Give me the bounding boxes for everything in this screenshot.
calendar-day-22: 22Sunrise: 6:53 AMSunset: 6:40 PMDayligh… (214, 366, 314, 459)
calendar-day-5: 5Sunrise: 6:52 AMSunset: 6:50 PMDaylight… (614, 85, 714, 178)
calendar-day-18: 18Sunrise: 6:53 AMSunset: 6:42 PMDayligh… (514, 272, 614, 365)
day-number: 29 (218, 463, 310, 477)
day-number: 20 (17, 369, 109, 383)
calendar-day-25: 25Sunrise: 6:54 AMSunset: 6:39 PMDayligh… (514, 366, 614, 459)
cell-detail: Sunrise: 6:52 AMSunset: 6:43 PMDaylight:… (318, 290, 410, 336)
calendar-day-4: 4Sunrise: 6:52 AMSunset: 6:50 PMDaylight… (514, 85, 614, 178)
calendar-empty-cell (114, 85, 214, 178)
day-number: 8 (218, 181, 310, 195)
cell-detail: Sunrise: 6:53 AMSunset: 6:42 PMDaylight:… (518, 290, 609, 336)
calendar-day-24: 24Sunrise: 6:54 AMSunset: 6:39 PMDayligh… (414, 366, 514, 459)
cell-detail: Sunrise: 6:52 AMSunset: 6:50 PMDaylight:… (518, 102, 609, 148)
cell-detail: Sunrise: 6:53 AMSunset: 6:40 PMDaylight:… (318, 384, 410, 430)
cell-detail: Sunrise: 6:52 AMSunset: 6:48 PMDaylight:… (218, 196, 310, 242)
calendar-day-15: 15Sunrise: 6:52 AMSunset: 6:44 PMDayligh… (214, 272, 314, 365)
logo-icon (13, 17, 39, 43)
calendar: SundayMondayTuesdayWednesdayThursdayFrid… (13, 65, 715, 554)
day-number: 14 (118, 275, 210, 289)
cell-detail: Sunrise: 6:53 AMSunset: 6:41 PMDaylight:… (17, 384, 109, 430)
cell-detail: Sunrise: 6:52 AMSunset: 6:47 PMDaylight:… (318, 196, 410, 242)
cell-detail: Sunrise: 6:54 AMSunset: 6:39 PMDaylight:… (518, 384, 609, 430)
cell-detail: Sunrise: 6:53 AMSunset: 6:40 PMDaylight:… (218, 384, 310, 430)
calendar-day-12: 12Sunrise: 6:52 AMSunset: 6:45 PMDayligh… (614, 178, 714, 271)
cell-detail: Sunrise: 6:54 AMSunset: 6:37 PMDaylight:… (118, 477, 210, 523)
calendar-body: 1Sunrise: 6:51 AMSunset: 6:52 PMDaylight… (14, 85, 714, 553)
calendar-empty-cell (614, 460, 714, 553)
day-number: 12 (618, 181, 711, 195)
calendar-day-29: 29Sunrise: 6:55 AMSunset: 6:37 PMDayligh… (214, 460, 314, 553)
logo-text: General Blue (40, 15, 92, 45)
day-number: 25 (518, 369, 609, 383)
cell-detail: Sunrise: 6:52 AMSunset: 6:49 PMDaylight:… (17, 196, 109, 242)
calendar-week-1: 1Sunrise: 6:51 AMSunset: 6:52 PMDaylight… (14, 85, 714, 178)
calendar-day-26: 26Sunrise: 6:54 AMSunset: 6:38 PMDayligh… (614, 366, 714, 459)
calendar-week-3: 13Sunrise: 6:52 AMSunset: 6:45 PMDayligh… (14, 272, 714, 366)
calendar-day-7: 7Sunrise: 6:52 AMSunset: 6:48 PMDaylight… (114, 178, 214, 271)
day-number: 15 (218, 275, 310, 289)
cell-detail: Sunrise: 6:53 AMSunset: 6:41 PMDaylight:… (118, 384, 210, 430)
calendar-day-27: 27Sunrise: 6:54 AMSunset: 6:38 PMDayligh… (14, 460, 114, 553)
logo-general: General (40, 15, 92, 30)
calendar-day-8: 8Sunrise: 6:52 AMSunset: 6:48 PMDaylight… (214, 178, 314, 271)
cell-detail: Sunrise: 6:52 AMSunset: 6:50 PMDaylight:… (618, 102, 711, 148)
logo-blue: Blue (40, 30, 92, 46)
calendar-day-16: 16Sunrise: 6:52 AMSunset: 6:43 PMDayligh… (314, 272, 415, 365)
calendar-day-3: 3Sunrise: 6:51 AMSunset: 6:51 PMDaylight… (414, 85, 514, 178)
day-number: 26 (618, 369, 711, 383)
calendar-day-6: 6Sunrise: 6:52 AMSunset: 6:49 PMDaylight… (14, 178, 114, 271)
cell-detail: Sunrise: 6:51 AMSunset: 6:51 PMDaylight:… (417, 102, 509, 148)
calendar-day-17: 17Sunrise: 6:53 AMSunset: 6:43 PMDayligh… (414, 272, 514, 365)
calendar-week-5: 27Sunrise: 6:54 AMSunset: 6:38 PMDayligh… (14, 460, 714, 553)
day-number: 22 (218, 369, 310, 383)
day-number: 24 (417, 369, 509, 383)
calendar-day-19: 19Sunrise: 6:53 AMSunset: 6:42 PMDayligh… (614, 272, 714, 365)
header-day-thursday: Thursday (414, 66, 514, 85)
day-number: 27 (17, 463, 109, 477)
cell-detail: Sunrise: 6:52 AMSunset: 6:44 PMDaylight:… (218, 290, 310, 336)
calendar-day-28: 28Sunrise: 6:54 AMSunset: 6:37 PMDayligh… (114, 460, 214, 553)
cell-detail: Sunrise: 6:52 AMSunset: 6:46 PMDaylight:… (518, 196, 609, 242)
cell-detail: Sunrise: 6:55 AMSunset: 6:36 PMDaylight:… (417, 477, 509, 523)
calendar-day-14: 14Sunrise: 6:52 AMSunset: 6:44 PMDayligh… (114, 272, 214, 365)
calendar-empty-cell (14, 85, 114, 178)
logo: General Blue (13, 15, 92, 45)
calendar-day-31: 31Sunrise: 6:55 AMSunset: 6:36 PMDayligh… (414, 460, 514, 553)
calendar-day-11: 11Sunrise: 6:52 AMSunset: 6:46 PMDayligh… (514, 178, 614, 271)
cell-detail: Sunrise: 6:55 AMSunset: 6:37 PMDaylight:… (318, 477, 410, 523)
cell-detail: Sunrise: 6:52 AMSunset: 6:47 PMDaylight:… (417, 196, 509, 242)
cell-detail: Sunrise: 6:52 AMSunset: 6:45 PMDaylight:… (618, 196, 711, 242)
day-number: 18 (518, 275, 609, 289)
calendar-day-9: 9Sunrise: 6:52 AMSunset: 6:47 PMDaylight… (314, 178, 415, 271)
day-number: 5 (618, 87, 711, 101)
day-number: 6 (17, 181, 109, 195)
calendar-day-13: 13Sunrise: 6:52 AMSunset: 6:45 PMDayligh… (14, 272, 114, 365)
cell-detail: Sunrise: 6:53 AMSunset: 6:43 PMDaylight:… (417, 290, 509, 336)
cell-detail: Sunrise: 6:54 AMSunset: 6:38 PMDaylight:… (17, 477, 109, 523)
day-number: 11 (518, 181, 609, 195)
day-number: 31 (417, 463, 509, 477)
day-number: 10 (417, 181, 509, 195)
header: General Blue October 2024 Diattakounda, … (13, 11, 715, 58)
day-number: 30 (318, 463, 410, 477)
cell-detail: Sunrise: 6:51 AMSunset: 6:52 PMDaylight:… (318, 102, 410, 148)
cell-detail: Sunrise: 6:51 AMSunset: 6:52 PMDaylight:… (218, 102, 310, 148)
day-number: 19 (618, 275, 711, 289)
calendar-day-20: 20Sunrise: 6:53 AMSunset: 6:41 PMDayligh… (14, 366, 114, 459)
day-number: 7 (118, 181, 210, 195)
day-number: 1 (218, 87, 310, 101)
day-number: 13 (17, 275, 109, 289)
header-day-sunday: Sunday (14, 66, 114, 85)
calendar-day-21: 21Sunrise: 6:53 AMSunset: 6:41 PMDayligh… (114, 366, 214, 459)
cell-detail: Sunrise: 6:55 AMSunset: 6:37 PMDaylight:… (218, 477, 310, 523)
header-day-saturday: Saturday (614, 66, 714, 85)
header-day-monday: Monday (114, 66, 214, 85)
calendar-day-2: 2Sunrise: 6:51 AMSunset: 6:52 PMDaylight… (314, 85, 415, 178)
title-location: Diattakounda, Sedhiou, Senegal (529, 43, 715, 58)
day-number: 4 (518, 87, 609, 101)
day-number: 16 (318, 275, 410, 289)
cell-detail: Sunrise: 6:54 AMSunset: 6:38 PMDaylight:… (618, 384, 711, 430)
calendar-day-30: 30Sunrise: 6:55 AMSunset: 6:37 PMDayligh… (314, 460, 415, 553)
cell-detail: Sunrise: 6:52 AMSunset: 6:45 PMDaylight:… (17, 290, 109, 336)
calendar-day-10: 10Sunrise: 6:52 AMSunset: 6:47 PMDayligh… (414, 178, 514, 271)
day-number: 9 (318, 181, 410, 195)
-.-.-
Work order
Look over the records above and say how many lines hold the word "Diattakounda", giving the number alone.

Expected answer
2